No matter where he stages his works, they are still defined by his high-minded artistic queries.

"Scaffold Room," which is up this weekend, is about "acting out" and pushing against strictures and limitations, he said. The show orbits perceptions and archetypes around the bodies of black women.

"Scaffold Room" draws on erotic, sometimes pornographic, texts from the likes of Kathy Acker and Samuel Delany. The transgressive production, which incorporates space-age futurism, also juxtaposes music and movement from such figures as Moms Mabley and Beyoncé, Amy Winehouse and Adele. Lemon mashes up unusual texts, hoping that such combinations will create new sparks and insights.

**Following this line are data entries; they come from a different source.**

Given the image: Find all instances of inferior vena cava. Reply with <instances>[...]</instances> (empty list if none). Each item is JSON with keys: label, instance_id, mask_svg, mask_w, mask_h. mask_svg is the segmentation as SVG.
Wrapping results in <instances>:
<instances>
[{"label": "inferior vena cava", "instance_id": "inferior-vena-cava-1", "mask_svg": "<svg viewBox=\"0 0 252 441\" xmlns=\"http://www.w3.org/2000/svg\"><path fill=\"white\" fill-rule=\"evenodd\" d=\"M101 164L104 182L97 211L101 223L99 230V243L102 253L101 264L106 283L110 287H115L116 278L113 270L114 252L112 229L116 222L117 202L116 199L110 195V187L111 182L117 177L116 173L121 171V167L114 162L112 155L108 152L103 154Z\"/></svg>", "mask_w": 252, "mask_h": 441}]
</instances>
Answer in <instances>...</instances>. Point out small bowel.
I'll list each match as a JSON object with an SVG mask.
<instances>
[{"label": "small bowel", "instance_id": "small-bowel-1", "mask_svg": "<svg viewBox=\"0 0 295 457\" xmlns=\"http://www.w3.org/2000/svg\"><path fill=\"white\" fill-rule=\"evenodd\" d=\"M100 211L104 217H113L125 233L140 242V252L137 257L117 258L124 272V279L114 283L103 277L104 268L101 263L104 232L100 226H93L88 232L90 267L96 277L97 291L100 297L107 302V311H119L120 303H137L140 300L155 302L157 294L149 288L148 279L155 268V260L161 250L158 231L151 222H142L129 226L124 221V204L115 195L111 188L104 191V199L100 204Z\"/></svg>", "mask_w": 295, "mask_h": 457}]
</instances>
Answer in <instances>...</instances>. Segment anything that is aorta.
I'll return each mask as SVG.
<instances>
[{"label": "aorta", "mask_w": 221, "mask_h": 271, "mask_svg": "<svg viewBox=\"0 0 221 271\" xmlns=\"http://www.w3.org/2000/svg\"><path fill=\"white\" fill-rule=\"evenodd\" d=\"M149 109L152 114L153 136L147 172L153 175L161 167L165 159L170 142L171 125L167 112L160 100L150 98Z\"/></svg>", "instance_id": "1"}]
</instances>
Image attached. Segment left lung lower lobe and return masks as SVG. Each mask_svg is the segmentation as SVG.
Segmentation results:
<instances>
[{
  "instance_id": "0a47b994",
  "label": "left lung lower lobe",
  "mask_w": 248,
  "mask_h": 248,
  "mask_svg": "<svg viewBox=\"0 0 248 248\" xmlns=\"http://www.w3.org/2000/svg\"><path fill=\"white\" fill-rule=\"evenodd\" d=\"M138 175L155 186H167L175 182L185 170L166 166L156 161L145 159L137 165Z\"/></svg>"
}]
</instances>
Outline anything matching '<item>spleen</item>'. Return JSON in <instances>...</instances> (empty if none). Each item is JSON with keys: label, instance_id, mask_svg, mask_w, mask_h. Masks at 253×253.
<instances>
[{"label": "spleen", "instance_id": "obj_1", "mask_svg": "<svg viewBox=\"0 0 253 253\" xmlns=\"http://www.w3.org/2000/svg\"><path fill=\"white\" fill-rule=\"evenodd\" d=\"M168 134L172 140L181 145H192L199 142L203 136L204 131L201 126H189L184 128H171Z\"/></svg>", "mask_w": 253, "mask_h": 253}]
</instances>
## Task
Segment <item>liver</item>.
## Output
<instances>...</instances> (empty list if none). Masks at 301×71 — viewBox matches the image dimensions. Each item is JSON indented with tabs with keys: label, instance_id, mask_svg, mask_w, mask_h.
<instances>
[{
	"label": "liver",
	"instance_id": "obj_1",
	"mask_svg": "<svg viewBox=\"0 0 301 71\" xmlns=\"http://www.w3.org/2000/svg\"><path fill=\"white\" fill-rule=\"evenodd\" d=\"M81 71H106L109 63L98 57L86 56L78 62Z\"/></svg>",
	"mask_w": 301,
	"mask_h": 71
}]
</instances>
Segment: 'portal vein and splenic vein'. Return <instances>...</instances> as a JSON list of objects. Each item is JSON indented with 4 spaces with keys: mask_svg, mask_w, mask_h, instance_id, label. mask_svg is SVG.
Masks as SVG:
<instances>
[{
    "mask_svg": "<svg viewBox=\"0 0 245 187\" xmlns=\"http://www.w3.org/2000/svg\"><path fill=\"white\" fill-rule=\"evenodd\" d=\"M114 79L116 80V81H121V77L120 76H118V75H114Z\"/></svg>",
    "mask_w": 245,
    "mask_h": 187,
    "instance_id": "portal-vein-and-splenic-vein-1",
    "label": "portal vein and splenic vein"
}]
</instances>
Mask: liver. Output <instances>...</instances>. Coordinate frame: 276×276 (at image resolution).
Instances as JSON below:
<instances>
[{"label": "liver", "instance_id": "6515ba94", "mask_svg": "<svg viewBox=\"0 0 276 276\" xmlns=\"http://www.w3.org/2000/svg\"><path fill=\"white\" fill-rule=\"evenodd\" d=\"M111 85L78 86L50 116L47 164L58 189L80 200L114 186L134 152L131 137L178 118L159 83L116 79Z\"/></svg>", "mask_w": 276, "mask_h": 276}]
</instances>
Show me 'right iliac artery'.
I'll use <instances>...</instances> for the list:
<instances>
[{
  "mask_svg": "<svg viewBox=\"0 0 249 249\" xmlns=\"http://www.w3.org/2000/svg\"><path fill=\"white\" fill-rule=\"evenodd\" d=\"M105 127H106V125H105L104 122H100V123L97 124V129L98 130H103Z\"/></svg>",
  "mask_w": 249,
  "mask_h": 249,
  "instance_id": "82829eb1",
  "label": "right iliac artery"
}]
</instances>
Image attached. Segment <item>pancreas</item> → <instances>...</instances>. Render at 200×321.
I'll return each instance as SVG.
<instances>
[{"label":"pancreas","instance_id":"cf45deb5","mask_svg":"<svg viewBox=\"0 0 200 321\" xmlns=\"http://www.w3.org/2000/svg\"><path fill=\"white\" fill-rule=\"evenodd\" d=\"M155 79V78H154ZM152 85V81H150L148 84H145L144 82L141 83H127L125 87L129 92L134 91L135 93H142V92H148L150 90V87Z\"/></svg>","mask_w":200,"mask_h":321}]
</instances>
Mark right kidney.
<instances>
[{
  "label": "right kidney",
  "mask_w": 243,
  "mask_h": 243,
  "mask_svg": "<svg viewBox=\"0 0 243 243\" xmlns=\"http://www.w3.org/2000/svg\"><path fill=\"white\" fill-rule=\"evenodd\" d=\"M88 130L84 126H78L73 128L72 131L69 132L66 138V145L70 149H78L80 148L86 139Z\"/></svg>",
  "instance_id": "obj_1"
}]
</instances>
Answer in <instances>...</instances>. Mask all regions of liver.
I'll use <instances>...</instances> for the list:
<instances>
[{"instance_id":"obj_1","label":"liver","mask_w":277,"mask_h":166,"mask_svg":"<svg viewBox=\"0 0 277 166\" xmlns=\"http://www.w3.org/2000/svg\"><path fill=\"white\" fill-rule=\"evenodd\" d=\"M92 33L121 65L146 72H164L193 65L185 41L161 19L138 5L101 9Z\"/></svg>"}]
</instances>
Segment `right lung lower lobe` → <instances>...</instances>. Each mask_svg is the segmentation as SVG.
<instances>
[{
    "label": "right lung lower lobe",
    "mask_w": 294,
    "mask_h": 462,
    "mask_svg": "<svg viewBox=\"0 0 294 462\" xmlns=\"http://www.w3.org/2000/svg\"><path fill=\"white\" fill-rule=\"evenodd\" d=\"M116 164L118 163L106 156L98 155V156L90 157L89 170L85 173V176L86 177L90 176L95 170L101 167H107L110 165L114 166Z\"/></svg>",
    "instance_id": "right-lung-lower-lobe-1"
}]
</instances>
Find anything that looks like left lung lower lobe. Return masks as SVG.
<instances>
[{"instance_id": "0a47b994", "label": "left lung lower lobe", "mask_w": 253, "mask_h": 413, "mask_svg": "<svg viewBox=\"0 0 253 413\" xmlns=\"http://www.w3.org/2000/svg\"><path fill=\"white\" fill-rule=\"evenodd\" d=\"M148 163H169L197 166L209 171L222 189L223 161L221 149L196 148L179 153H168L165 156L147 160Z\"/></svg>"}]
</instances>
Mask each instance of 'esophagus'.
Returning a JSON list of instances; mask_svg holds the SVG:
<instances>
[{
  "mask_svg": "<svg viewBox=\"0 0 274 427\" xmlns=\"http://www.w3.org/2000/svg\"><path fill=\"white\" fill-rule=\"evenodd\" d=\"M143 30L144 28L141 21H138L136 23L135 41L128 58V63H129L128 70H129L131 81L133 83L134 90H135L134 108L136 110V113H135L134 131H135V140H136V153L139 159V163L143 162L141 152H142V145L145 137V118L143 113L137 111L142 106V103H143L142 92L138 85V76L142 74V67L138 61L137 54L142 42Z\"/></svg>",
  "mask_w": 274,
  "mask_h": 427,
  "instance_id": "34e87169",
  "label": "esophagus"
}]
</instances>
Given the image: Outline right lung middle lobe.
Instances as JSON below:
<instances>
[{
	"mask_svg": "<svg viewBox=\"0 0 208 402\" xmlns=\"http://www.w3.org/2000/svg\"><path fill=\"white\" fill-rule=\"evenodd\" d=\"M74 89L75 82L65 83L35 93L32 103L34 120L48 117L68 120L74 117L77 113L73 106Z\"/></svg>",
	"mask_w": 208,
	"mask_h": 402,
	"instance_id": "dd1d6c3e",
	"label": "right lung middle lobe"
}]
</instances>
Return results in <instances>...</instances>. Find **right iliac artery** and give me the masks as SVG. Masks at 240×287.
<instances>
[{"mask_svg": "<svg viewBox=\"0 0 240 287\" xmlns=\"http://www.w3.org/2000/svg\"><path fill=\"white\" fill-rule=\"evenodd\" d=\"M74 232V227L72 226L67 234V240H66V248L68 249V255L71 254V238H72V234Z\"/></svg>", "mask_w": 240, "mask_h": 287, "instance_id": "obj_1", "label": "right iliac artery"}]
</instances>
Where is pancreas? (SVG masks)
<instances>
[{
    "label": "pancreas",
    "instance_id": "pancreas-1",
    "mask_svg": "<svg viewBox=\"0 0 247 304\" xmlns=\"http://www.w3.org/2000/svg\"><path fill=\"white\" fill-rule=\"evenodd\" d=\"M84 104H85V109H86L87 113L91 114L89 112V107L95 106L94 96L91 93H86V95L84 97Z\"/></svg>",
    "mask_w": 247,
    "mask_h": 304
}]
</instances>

"The bodies of black women are either considered public space or are invisible in the larger culture," Lemon said last week before a rehearsal. "I wanted to explore, in a very personal way, why that is. Of course, I am very aware of the irony that I, as a black man, have gleaned inputs from many sources and am collaborating with black women who are interpreting my ideas through their bodies and talents."

Lemon has held a series of open rehearsals of "Scaffold Room," which will tour to New York and elsewhere after it closes at the Walker.

Last Friday, patrons wandered in and out of the Burnet gallery as Okwui Okpokwasili, one of the two live performers in the show, read excerpts from Delany's "The Tides of Lust," a 40-year-old erotic text by a writer best known for his science fiction.

She stood in a two-story set that resembles a storefront display. On the second level, there is a pink mattress. Below that, there's a microphone. Okpokwasili, dressed in a silver bodysuit that made her look like someone who'd be at home on a spaceship, was watched by some patrons and ignored by others as music played and Lemon and his creative team buzzed around, adjusting things and giving her notes.

The open-rehearsal format, which can last four hours, is loosely structured. It is different from Lemon's scripted, relatively tight show. The rehearsal allowed for patrons to see one of Lemon's "refractions" in the gallery — interludes that explode moments in the show. The reading of the Delany text, for example, went on for about 20 minutes. In the show, it lasts for a minute or so.

"We take things and stretch them, going deeper, riffing on some ideas," he said.

If the work comes across as messy and unruly, that is on purpose, according to Lemon.

"It's a piece about complexities and contradictions," he said.

A fruitful history

Lemon and the Walker go back 17 years. The center commissioned his Geography trilogy, a large-scale work that tackled questions of identity and home.

"Ralph is really pushing the envelope," said Walker senior curator Philip Bither. "This is a departure and a deepening of his work and vision."

Okpokwasili, an artist, writer and choreographer, has worked with Lemon on his past few pieces. She is used to interpreting his ideas.

In "How Can You Stay in the House All Day and Not Go Anywhere?," from a few years ago, she sobbed for more than 10 minutes onstage, an uncontrolled crying that channeled Lemon's grief at the loss of a parent.

"All of this work is a personal quest," Lemon said. "I'd like to say it's universal, in the sense that we're human, but. … "

His dramaturge, Katherine Profeta, may disagree with that limitation. Profeta, a drama professor at Queens College in New York, has worked with Lemon since 1997, when he was an artist in residence at Yale and she was a graduate student.

"Ralph has a real impulse to break down barriers and to create innovative new works that push the field forward," she said. "This piece embodies continuity from his other works but also something new. He's exploring the black female body and desire using varied, unexpected texts."

"Scaffold Room," which includes live performance by April Matthis as well as video images and interviews, asks a lot of questions, said Lemon, but does not answer them. The piece seeks to reveal truths about the culture.

Profeta pointed to the example of adult texts that "Scaffold Room" highlights. Obscene words that are sung, Beyoncé-style, are at a remove from those that are simply spoken, she said. The singing takes the words into another realm — from pornography to art.

That, at least, is part of the hope that Lemon has for "Scaffold Room."

"I'm an artist and my work, my ideas, are not limited by forms," he said. "This piece is an exploration, and if it gets messy at times, that's part of it. I want it to go wherever the ideas take me."